Your assignment
Repeat everything in the listing exactly, except for the images.

Input material
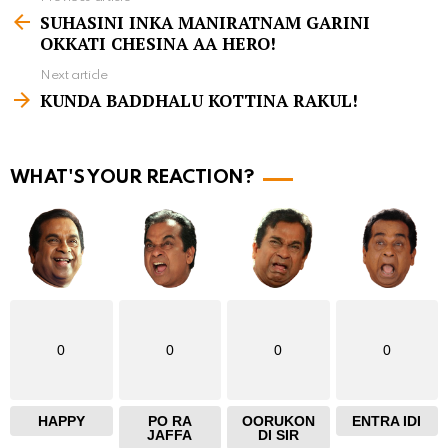
S
SUHASINI INKA MANIRATNAM GARINI
e
OKKATI CHESINA AA HERO!
e
Next article
m
KUNDA BADDHALU KOTTINA RAKUL!
o
r
WHAT'S YOUR REACTION?
e
0
0
0
0
HAPPY
PO RA
OORUKON
ENTRA IDI
JAFFA
DI SIR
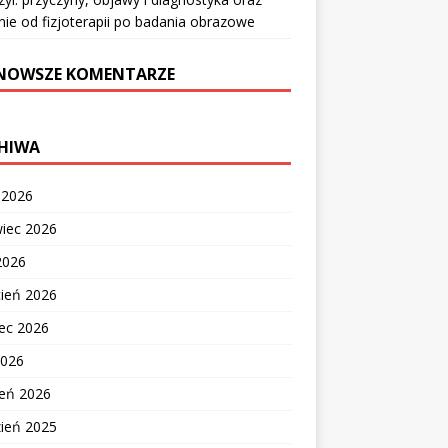
nie od fizjoterapii po badania obrazowe
NOWSZE KOMENTARZE
HIWA
c 2026
wiec 2026
2026
cień 2026
ec 2026
2026
zeń 2026
zień 2025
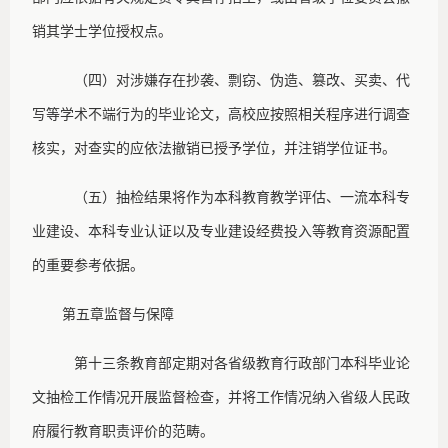
销其学士学位授权点。
（四）对涉嫌存在抄袭、剽窃、伪造、篡改、买卖、代
写等学术不端行为的毕业论文，高校应按照相关程序进行调查
核实，对查实的应依法撤销已授予学位，并注销学位证书。
（五）抽检结果将作为本科教育教学评估、一流本科专
业建设、本科专业认证以及专业建设经费投入等教育资源配置
的重要参考依据。
第五章
监督与保障
第十三条
教育部定期对各省级教育行政部门本科毕业论
文抽检工作情况开展监督检查，并将工作情况纳入省级人民政
府履行教育职责评价的范畴。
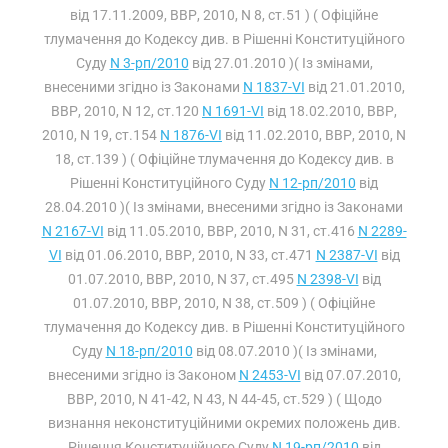
від 17.11.2009, ВВР, 2010, N 8, ст.51 ) ( Офіційне
тлумачення до Кодексу див. в Рішенні Конституційного
Суду
N 3-рп/2010
від 27.01.2010 )( Із змінами,
внесеними згідно із Законами
N 1837-VI
від 21.01.2010,
ВВР, 2010, N 12, ст.120
N 1691-VI
від 18.02.2010, ВВР,
2010, N 19, ст.154
N 1876-VI
від 11.02.2010, ВВР, 2010, N
18, ст.139 ) ( Офіційне тлумачення до Кодексу див. в
Рішенні Конституційного Суду
N 12-рп/2010
від
28.04.2010 )( Із змінами, внесеними згідно із Законами
N 2167-VI
від 11.05.2010, ВВР, 2010, N 31, ст.416
N 2289-
VI
від 01.06.2010, ВВР, 2010, N 33, ст.471
N 2387-VI
від
01.07.2010, ВВР, 2010, N 37, ст.495
N 2398-VI
від
01.07.2010, ВВР, 2010, N 38, ст.509 ) ( Офіційне
тлумачення до Кодексу див. в Рішенні Конституційного
Суду
N 18-рп/2010
від 08.07.2010 )( Із змінами,
внесеними згідно із Законом
N 2453-VI
від 07.07.2010,
ВВР, 2010, N 41-42, N 43, N 44-45, ст.529 ) ( Щодо
визнання неконституційними окремих положень див.
Рішення Конституційного Суду
N 19-рп/2010
від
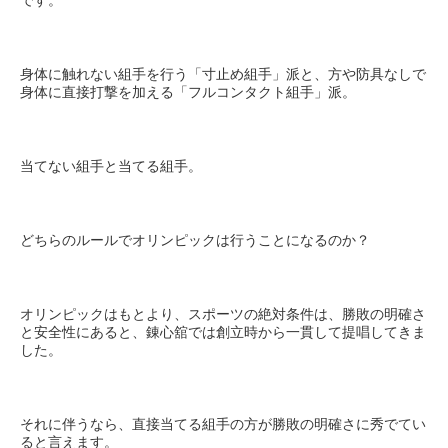
です。
身体に触れない組手を行う「寸止め組手」派と、方や防具なしで
身体に直接打撃を加える「フルコンタクト組手」派。
当てない組手と当てる組手。
どちらのルールでオリンピックは行うことになるのか？
オリンピックはもとより、スポーツの絶対条件は、勝敗の明確さ
と安全性にあると、錬心舘では創立時から一貫して提唱してきま
した。
それに伴うなら、直接当てる組手の方が勝敗の明確さに秀でてい
ると言えます。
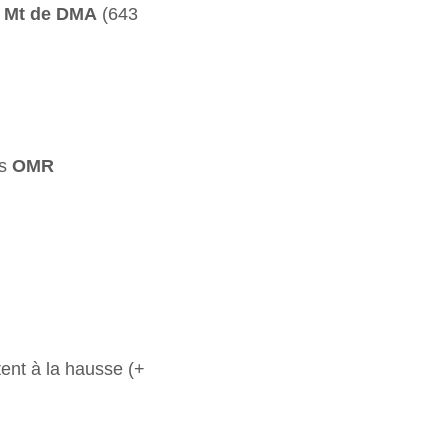
8 Mt de DMA
(643
es
OMR
ent à la hausse (+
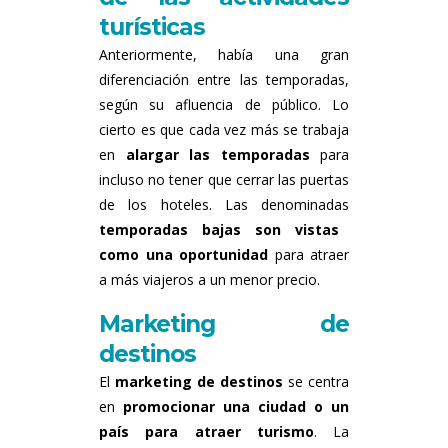
turísticas
Anteriormente, había una gran
diferenciación entre las temporadas,
según su afluencia de público. Lo
cierto es que cada vez más se trabaja
en
alargar las temporadas
para
incluso no tener que cerrar las puertas
de los hoteles. Las denominadas
temporadas bajas son vistas
como una oportunidad
para atraer
a más viajeros a un menor precio.
Marketing de
destinos
El
marketing de destinos
se centra
en
promocionar una ciudad o un
país para atraer turismo
. La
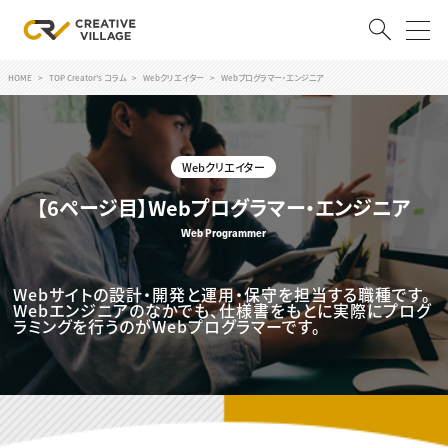
HOME
TOP Creator's コラム
Webクリエイター
Webプログラマー・エンジニア
ACCOUNT
ログイン
会員登録
Webクリエイター
RECRUIT
【6ページ目】Webプログラマー・エンジニア
Web Programmer
クリエイター求人を探す
CREATIVE JOB求人検索
特集求人
Webサイトの設計・開発と運用・保守を担当する職種です。
採用説明会
Webエンジニアのなかでも、仕様書をもとに実際にプログ
転職支援サービス
ラミングを行うのがWebプログラマーです。
CONTENTS
スキルアップしたい！
スキルアップしたい！ トップ
デザイン
TOP Creator’s コラム
プログラミング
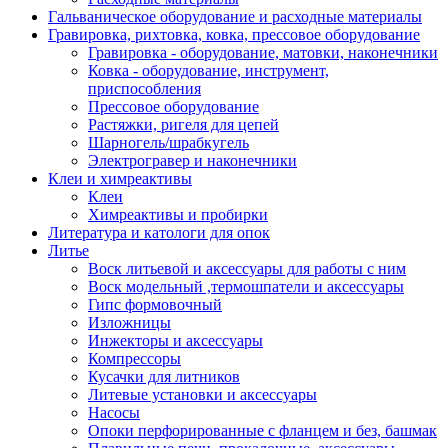
Гальваническое оборудование и расходные материалы
Гравировка, рихтовка, ковка, прессовое оборудование
Гравировка - оборудование, матовки, наконечники
Ковка - оборудование, инструмент,
приспособления
Прессовое оборудование
Растяжки, ригеля для цепей
Шарногель/шрабкугель
Электрогравер и наконечники
Клеи и химреактивы
Клеи
Химреактивы и пробирки
Литература и катологи для опок
Литье
Воск литьевой и аксессуары для работы с ним
Воск модельный ,термошпатели и аксессуары
Гипс формовочный
Изложницы
Инжекторы и аксессуары
Компрессоры
Кусачки для литников
Литевые установки и аксессуары
Насосы
Опоки перфорированные с фланцем и без, башмак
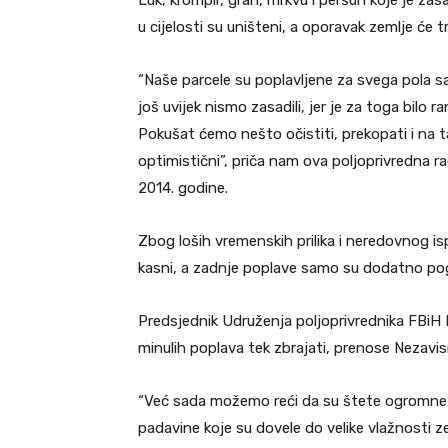
Luk, krompir, grah, mrkvu i peršun koje je za
u cijelosti su uništeni, a oporavak zemlje će t
“Naše parcele su poplavljene za svega pola sa
još uvijek nismo zasadili, jer je za toga bilo
Pokušat ćemo nešto očistiti, prekopati i na ta
optimistični”, priča nam ova poljoprivredna ra
2014. godine.
Zbog loših vremenskih prilika i neredovnog isp
kasni, a zadnje poplave samo su dodatno pog
Predsjednik Udruženja poljoprivrednika FBiH
minulih poplava tek zbrajati, prenose Nezavi
“Već sada možemo reći da su štete ogromne, 
padavine koje su dovele do velike vlažnosti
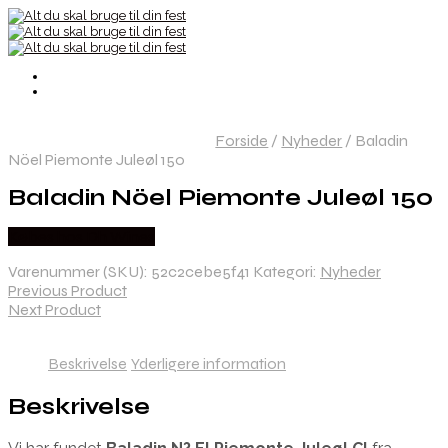
Forside
/
Nyheder
/
Baladin
Nöel Piemonte Juleøl 150
Baladin Nöel Piemonte Juleøl 150
Købes hos Dh Wines
Varenummer (SKU):
52c2cebe5f41
Kategori:
Nyheder
Previous Product
Next Product
Beskrivelse
Yderligere information
Beskrivelse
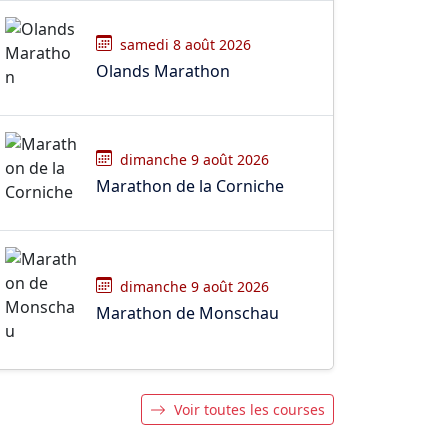
samedi 8 août 2026
Olands Marathon
dimanche 9 août 2026
Marathon de la Corniche
dimanche 9 août 2026
Marathon de Monschau
Voir toutes les courses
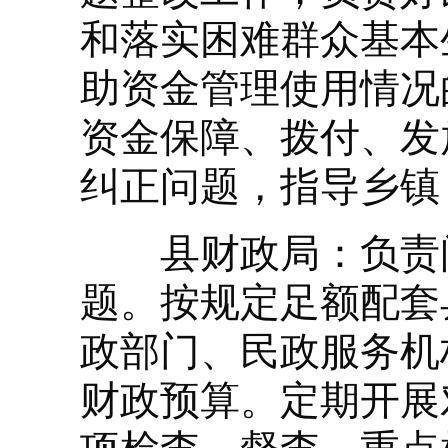
和落实困难群众基本
助资金管理使用情况
资金保障、拨付、发
纠正问题，指导乡镇
县财政局：负责问
题。按规定足额配套
政部门、民政服务机
财政预算。定期开展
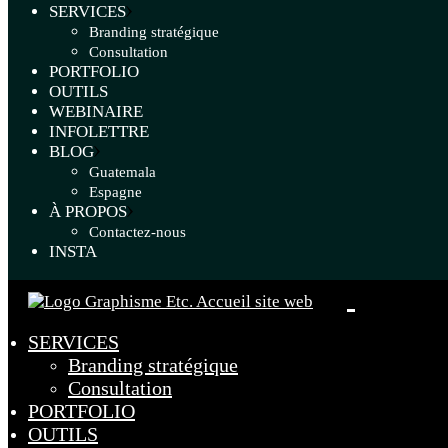
SERVICES
Branding stratégique
Consultation
PORTFOLIO
OUTILS
WEBINAIRE
INFOLETTRE
BLOG
Guatemala
Espagne
À PROPOS
Contactez-nous
INSTA
SERVICES
Branding stratégique
Consultation
PORTFOLIO
OUTILS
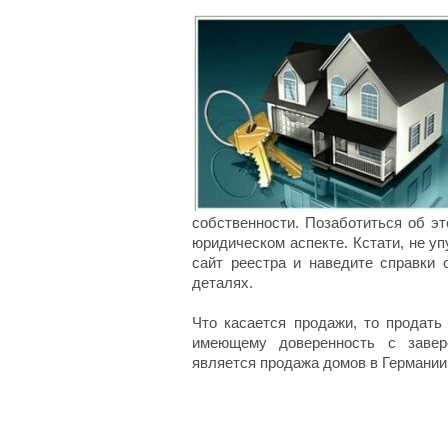
собственности. Позаботиться об э
юридическом аспекте. Кстати, не уп
сайт реестра и наведите справки 
деталях.
Что касается продажи, то продать
имеющему доверенность с завер
является продажа домов в Германии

Exercise output
S
SUHASINI INKA MANIRATNAM GARINI
e
OKKATI CHESINA AA HERO!
e
Next article
m
KUNDA BADDHALU KOTTINA RAKUL!
o
r
WHAT'S YOUR REACTION?
e
0
0
0
0
HAPPY
PO RA
OORUKON
ENTRA IDI
JAFFA
DI SIR
nie od fizjoterapii po badania obrazowe
NOWSZE KOMENTARZE
HIWA
c 2026
wiec 2026
2026
cień 2026
ec 2026
2026
zeń 2026
zień 2025
销其学士学位授权点。
（四）对涉嫌存在抄袭、剽窃、伪造、篡改、买卖、代
写等学术不端行为的毕业论文，高校应按照相关程序进行调查
核实，对查实的应依法撤销已授予学位，并注销学位证书。
（五）抽检结果将作为本科教育教学评估、一流本科专
业建设、本科专业认证以及专业建设经费投入等教育资源配置
的重要参考依据。
第五章
监督与保障
第十三条
教育部定期对各省级教育行政部门本科毕业论
文抽检工作情况开展监督检查，并将工作情况纳入省级人民政
府履行教育职责评价的范畴。
від 17.11.2009, ВВР, 2010, N 8, ст.51 ) ( Офіційне
тлумачення до Кодексу див. в Рішенні Конституційного
Суду
N 3-рп/2010
від 27.01.2010 )( Із змінами,
внесеними згідно із Законами
N 1837-VI
від 21.01.2010,
ВВР, 2010, N 12, ст.120
N 1691-VI
від 18.02.2010, ВВР,
2010, N 19, ст.154
N 1876-VI
від 11.02.2010, ВВР, 2010, N
18, ст.139 ) ( Офіційне тлумачення до Кодексу див. в
Рішенні Конституційного Суду
N 12-рп/2010
від
28.04.2010 )( Із змінами, внесеними згідно із Законами
N 2167-VI
від 11.05.2010, ВВР, 2010, N 31, ст.416
N 2289-
VI
від 01.06.2010, ВВР, 2010, N 33, ст.471
N 2387-VI
від
01.07.2010, ВВР, 2010, N 37, ст.495
N 2398-VI
від
01.07.2010, ВВР, 2010, N 38, ст.509 ) ( Офіційне
тлумачення до Кодексу див. в Рішенні Конституційного
Суду
N 18-рп/2010
від 08.07.2010 )( Із змінами,
внесеними згідно із Законом
N 2453-VI
від 07.07.2010,
ВВР, 2010, N 41-42, N 43, N 44-45, ст.529 ) ( Щодо
визнання неконституційними окремих положень див.
Рішення Конституційного Суду
N 19-рп/2010
від
です。
身体に触れない組手を行う「寸止め組手」派と、方や防具なしで
身体に直接打撃を加える「フルコンタクト組手」派。
当てない組手と当てる組手。
どちらのルールでオリンピックは行うことになるのか？
オリンピックはもとより、スポーツの絶対条件は、勝敗の明確さ
と安全性にあると、錬心舘では創立時から一貫して提唱してきま
した。
それに伴うなら、直接当てる組手の方が勝敗の明確さに秀でてい
ると言えます。
8 Mt de DMA
(643
es
OMR
ent à la hausse (+
turísticas
Anteriormente, había una gran
diferenciación entre las temporadas,
según su afluencia de público. Lo
cierto es que cada vez más se trabaja
en
alargar las temporadas
para
incluso no tener que cerrar las puertas
de los hoteles. Las denominadas
temporadas bajas son vistas
como una oportunidad
para atraer
a más viajeros a un menor precio.
Marketing de
destinos
El
marketing de destinos
se centra
en
promocionar una ciudad o un
país para atraer turismo
. La
HOME
TOP Creator's コラム
Webクリエイター
Webプログラマー・エンジニア
ACCOUNT
ログイン
会員登録
Webクリエイター
RECRUIT
【6ページ目】Webプログラマー・エンジニア
Web Programmer
クリエイター求人を探す
CREATIVE JOB求人検索
特集求人
Webサイトの設計・開発と運用・保守を担当する職種です。
採用説明会
Webエンジニアのなかでも、仕様書をもとに実際にプログ
転職支援サービス
ラミングを行うのがWebプログラマーです。
CONTENTS
スキルアップしたい！
スキルアップしたい！ トップ
デザイン
TOP Creator’s コラム
プログラミング
Гальваническое оборудование и расходные материалы
Гравировка, рихтовка, ковка, прессовое оборудование
Гравировка - оборудование, матовки, наконечники
Ковка - оборудование, инструмент,
приспособления
Прессовое оборудование
Растяжки, ригеля для цепей
Шарногель/шрабкугель
Электрогравер и наконечники
Клеи и химреактивы
Клеи
Химреактивы и пробирки
Литература и катологи для опок
Литье
Воск литьевой и аксессуары для работы с ним
Воск модельный ,термошпатели и аксессуары
Гипс формовочный
Изложницы
Инжекторы и аксессуары
Компрессоры
Кусачки для литников
Литевые установки и аксессуары
Насосы
Опоки перфорированные с фланцем и без, башмак
Luk, krompir, grah, mrkvu i peršun koje je za
u cijelosti su uništeni, a oporavak zemlje će t
“Naše parcele su poplavljene za svega pola sa
još uvijek nismo zasadili, jer je za toga bilo
Pokušat ćemo nešto očistiti, prekopati i na ta
optimistični”, priča nam ova poljoprivredna ra
2014. godine.
Zbog loših vremenskih prilika i neredovnog isp
kasni, a zadnje poplave samo su dodatno pog
Predsjednik Udruženja poljoprivrednika FBiH
minulih poplava tek zbrajati, prenose Nezavi
“Već sada možemo reći da su štete ogromne, 
padavine koje su dovele do velike vlažnosti
Forside
/
Nyheder
/
Baladin
Nöel Piemonte Juleøl 150
Baladin Nöel Piemonte Juleøl 150
Købes hos Dh Wines
Varenummer (SKU):
52c2cebe5f41
Kategori:
Nyheder
Previous Product
Next Product
Beskrivelse
Yderligere information
Beskrivelse
samedi 8 août 2026
Olands Marathon
dimanche 9 août 2026
Marathon de la Corniche
dimanche 9 août 2026
Marathon de Monschau
Voir toutes les courses
和落实困难群众基本
助资金管理使用情况
资金保障、拨付、发
纠正问题，指导乡镇
县财政局：负责问
题。按规定足额配套
政部门、民政服务机
财政预算。定期开展
SERVICES
Branding stratégique
Consultation
PORTFOLIO
OUTILS
WEBINAIRE
INFOLETTRE
BLOG
Guatemala
Espagne
À PROPOS
Contactez-nous
INSTA
SERVICES
Branding stratégique
Consultation
PORTFOLIO
OUTILS
собственности. Позаботиться об э
юридическом аспекте. Кстати, не уп
сайт реестра и наведите справки 
деталях.
Что касается продажи, то продать
имеющему доверенность с завер
является продажа домов в Германии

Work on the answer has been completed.